The update path for the three different supported database types are different. However, all three seem to be working on a visual inspection (so I would need to know what database type you are running to try to re-produce).
Also what version of MediaWiki were you running before updating to 1.39?
PHP 7.4.29 MariaDB 10.6.12
A direct jump from MediaWiki 1.35 to 1.39.3 using maintenance/update.php
Thanks. I aim to take a look at this in the next few days.
Haven't been able to take a further look at this due to IRL time pressures. May be able to look some point this week.
Chiming in to say I have had the same problem. I recently updated from 1.35. Here's my current setup:
Product | Version |
---|---|
MediaWiki | 1.39.4 |
PHP | 7.4.33 (fpm-fcgi) |
MariaDB | 10.4.20-MariaDB-1:10.4.20+maria~buster-log |
ICU | 65.1 |
I was too hasty with my previous comment.
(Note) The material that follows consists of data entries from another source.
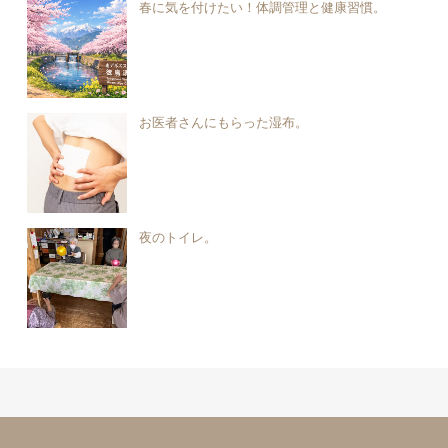
春に気を付けたい！体調管理と健康習慣。
お医者さんにもらった湿布。
夜のトイレ。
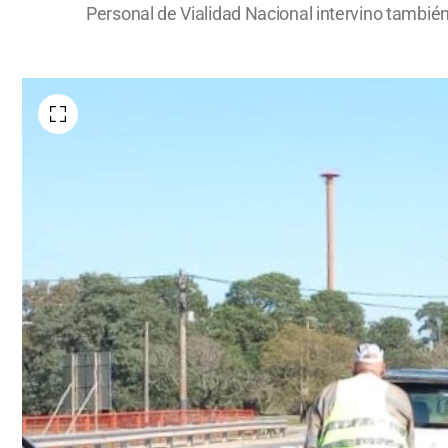
Personal de Vialidad Nacional intervino también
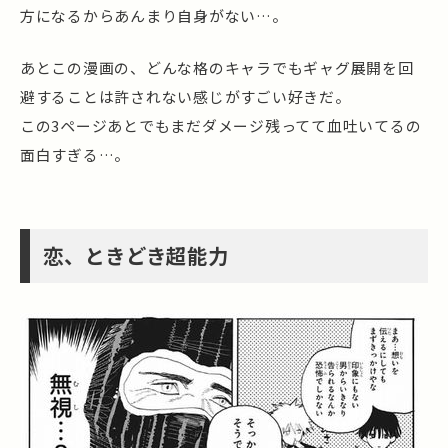
方になるからあんまり自身がない…。
あとこの漫画の、どんな格のキャラでもギャグ展開を回
避することは許されない感じがすごい好きだ。
この3ページあとでもまだダメージ残ってて血吐いてるの
面白すぎる…。
恋、ときどき超能力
I went back to the installation instructions and realized that I didn't properly follow the directive "If you have installed other extensions without running php maintenance/update.php
, run that first." I guess at the time, since I was using all the same extensions before I upgraded from 1.35 to 1.39, I hadn't done this. In other words, I had run php maintenance/update.php
, but I had not run it with the CheckUser extension disabled. Thus, I decided to:
- Disable the extension
- Run
php maintenance/update.php
- Enable the extension
- Run
php maintenance/update.php
again
Lo and behold, everything is working just fine now. So that's mea culpa for not following instructions!
Good to hear that worked.
I use Cloudflare on my site, is it possible to get real IP addresses with this tool?
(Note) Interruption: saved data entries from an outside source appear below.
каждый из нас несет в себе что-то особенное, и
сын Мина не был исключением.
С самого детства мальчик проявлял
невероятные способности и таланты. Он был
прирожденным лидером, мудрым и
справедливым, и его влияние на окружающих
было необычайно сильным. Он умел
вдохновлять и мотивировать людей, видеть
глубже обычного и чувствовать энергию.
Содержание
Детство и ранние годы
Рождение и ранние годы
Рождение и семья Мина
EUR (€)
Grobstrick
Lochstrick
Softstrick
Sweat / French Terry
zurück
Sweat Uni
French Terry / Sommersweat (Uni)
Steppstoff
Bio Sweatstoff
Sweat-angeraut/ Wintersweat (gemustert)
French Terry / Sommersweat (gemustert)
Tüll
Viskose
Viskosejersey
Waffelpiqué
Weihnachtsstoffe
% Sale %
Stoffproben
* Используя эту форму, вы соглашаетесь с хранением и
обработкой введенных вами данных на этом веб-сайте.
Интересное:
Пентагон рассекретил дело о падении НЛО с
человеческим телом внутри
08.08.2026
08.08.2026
The real IP should be present in the X-Forwarded-For header. See Extension:CheckUser#XFF_Format
Hey so I'm not sure if this the proper location for reporting bugs, but the WHOIS function appears to have suffered from link rot. http://ws.arin.net/whois/?queryinput= needs be updated to their new URL: http://whois.arin.net/ui?queryinput=
I think I've fixed it in this change.
I get this error using SSH
"1064: You have an error in your SQL syntax; check the manual that corresponds to your MySQL server version for the right syntax to use near 'TYPE=InnoDB' at line 25 (localhost)". wikirio@wikirio.com.br [~/public_html/extensions/CheckUser]# run php install.php -jailshell: run: command not found
You are supposed to “run php install.php
”, mind the formatting, :-) i.e. write just
wikirio@wikirio.com.br [~/public_html/extensions/CheckUser]# php install.php
without the “run”.
Is CheckUser supposed to log the IPs for every account creation or only some? We're having the issue right now of a spambot creating numerous accounts, but most are not appearing in the CheckUser tables, only the normal MediaWiki user creation logs.
Note: we solved this problem, and it's not a problem with the software. Our mobile servers inadvertently didn't have CheckUser installed.
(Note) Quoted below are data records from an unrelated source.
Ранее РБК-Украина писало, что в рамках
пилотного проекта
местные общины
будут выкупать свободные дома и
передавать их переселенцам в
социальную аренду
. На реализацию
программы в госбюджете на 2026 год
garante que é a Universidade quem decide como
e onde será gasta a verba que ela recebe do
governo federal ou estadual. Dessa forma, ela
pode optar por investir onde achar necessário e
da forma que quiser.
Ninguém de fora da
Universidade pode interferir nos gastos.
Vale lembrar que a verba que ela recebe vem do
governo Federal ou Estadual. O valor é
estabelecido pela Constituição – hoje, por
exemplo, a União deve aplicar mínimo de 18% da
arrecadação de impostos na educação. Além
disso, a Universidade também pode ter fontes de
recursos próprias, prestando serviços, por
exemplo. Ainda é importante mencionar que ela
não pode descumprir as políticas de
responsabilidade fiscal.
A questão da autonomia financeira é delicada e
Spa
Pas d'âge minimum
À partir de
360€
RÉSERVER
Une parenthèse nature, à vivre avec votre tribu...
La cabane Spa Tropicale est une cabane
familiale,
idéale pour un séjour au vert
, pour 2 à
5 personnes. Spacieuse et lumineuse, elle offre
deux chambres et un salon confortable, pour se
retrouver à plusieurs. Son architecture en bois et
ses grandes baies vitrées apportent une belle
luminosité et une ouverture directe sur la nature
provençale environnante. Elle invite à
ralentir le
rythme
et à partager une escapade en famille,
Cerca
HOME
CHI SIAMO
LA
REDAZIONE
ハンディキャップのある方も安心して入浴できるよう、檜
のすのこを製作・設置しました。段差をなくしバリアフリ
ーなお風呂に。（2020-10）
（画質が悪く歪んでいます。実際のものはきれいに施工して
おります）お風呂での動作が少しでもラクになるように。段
Is there a way to install this without access to phpMyAdmin and the command prompt? I can create new tables with SQLyog but that's it. If looked into the install.php and it seems that I can do that but I want to check first.
Download the SQL files mentioned under the section on installing without command prompt access. You basically need to create those tables according to those specifications.
Thank you, everything worked fine and CheckUser is running now without problems.